-- Task prompt --
Scan the material for the word "Pati", then return every line where it appears.

-- Given records --
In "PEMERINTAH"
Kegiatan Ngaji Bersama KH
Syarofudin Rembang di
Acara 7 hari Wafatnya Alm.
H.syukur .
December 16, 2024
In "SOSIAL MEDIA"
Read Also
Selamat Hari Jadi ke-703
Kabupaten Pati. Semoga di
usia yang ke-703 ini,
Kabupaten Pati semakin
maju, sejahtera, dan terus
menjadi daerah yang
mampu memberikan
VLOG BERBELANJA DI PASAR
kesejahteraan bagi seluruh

-- Written response --
Kabupaten Pati. Semoga di
Kabupaten Pati semakin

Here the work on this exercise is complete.